LONDON (Reuters) - Banks, index providers and dealing platforms are trying to distance themselves from a group of Russian companies targeted by the latest U.S Treasury Department sanctions.
The measures give U.S. investors until May 7 to divest any stocks, bonds or other holdings in targeted firms while also barring them from business dealings with the sanctioned companies and individuals after that date.
The sanctions affect seven oligarchs and 12 companies they own or control including En+, GAZ, and aluminum producer Rusal.
Here is a round up of actions taken by ratings agencies, index providers, clearing houses, banks and regulators in response to the blacklist.
- FTSE Russell said it would delete En+ Group and United Company Rusal from FTSE Russell’s equity indexes, effective from the open on April 13.
- MSCI said it may delete Sulzer from its MSCI Equity Indexes after the Swiss engineer’s largest shareholder, Renova Holdings, was included on the new U.S. sanctions list. The sanctioned Russian names are not currently in any MSCI indexes. But Sulzer said on Thursday it was free of U.S. sanctions after authorities approved its buyback of shares, reducing sanctioned Russian oligarch Viktor Vekselberg’s stake to less than 50 percent.
- JPMorgan said Rusal is no longer eligible for its CEMBI index group of emerging market corporate bonds and will be excluded on April 30.
- Bloomberg Barclays Indices said they were watching the story closely and assessing the impact of the proposed sanctions.
- UK’s Financial Conduct Authority (FCA) said it was reviewing the new U.S. sanctions to determine what impact they may have on UK-listed firms.
- ICE said debt issued by Rusal Capital would be removed at its April 30 rebalancing, as debt subject to sanctions do not qualify for its indices. As of March 31, the debt carries a 0.10 percent weight in its Emerging Markets Corporate Plus Index and a 0.07 percent weight in its Global High Yield Index.

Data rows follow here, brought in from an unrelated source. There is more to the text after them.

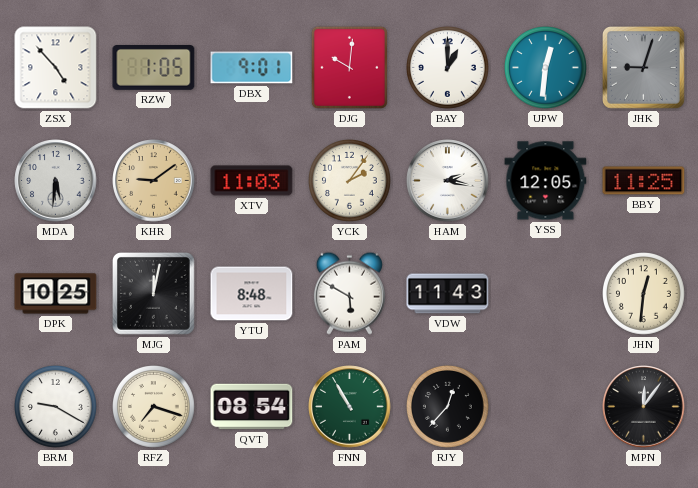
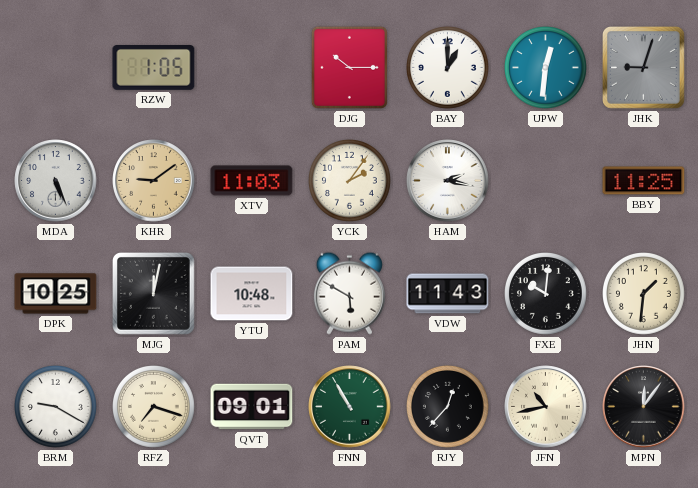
ZSX: 4:53 -> none
DBX: 9:01 -> none
DJG: 10:01 -> 10:15
MDA: 5:31 -> 5:26
YSS: 12:05 -> none
YTU: 8:48 -> 10:48
FXE: none -> 10:01
JHN: 12:31 -> 1:31
QVT: 08:54 -> 09:01
JFN: none -> 10:43
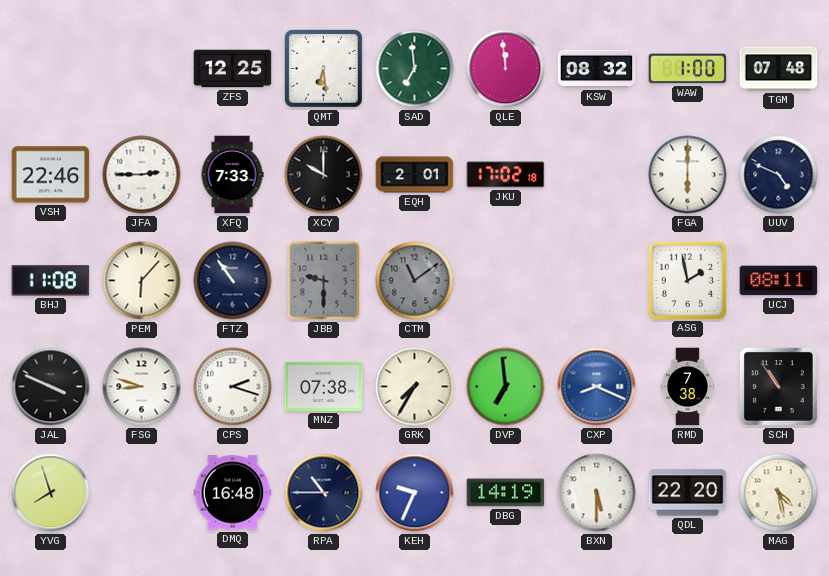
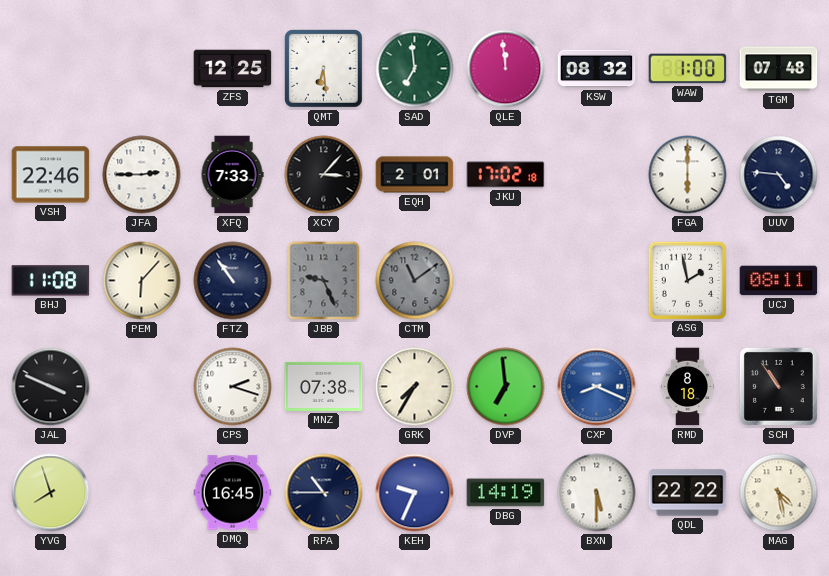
XCY: 10:00 -> 3:07
UUV: 4:49 -> 4:46
JBB: 9:30 -> 9:26
FSG: 8:48 -> none
RMD: 7:38 -> 8:18
DMQ: 16:48 -> 16:45
QDL: 22:20 -> 22:22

- Moody’s has withdrawn its rating on Rusal, citing “business reasons”. It had held a ‘positive’ outlook on Rusal’s non-investment grade Ba3 rating.
- The London Metal Exchange said Rusal’s aluminum would be suspended from its list of approved brands from April 17 after some members raised concerns about settling contracts with sanctions-hit companies.
- CME Group revoked approved status for Rusal’s metal for delivery against CME aluminum futures contracts, effective from April 10.
- Marketaxess, one of the world’s biggest multi-dealer trading systems, has removed Rusal debt from its platform.
- Tradeweb, one of the world’s largest bond platforms, which is majority-owned by Thomson Reuters Corp, said it no longer carried Rusal debt prices.
- Bloomberg users in Europe told Reuters that Bloomberg had stopped displaying share prices of Rusal, En+ Group and Sulzer. Bloomberg declined to comment.
- Clearing house Clearstream said it would not facilitate transactions in securities issued by so-called Specially Designated Nationals identified by the sanctions.
- Euroclear has suspended automated processing of deals involving securities of the sanctioned firms in favor of manual settlement after due diligence.
- Traders on Wednesday said UBS and Credit Suisse had halted trading shares in Sulzer, amid uncertainty over the U.S. sanctions on major shareholder Russian billionaire Viktor Vekselberg.
- Barclays suspended “ratings and estimates of United Company Rusal PLC following sanctions being placed on this entity”.
- Russia’s VTB Capital has terminated coverage of EN+ and Rusal with immediate effect, citing changes in the allocation of resources in its research department.
- BMO Capital Markets has suspended coverage of En+ Group until further notice.
- JP Morgan Cazenove said “following the addition of UC Rusal PLC and EN+ Group PLC to the OFAC SDN list, we are moving to Non-Rated on these names.”
- Switzerland-based commodity trader and producer Glencore said it would not “at this time” be swapping its shares in Rusal for Global Depository Receipts in EN+ due to U.S. sanctions on both firms.